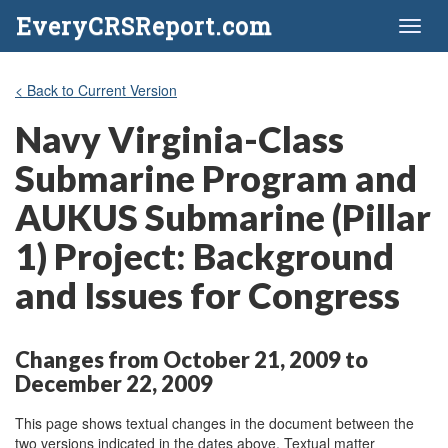
EveryCRSReport.com
Toggl
naviga
< Back to Current Version
Navy Virginia-Class
Submarine Program and
AUKUS Submarine (Pillar
1) Project: Background
and Issues for Congress
Changes from October 21, 2009 to
December 22, 2009
This page shows textual changes in the document between the
two versions indicated in the dates above. Textual matter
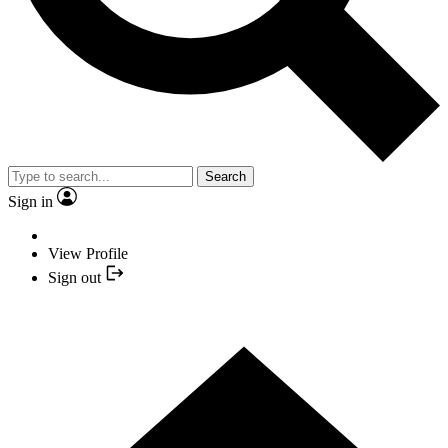
Search
Sign in
View Profile
Sign out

**What you are asked to do**
Within the listing above, extract exactly the lines that run from the one containing "AUKUS Submarine (Pillar" through the one containing "View Profile", excluding any pictures.

**Answer to the problem**
AUKUS Submarine (Pillar
1) Project: Background
and Issues for Congress
Changes from October 21, 2009 to
December 22, 2009
This page shows textual changes in the document between the
two versions indicated in the dates above. Textual matter
Search
Sign in
View Profile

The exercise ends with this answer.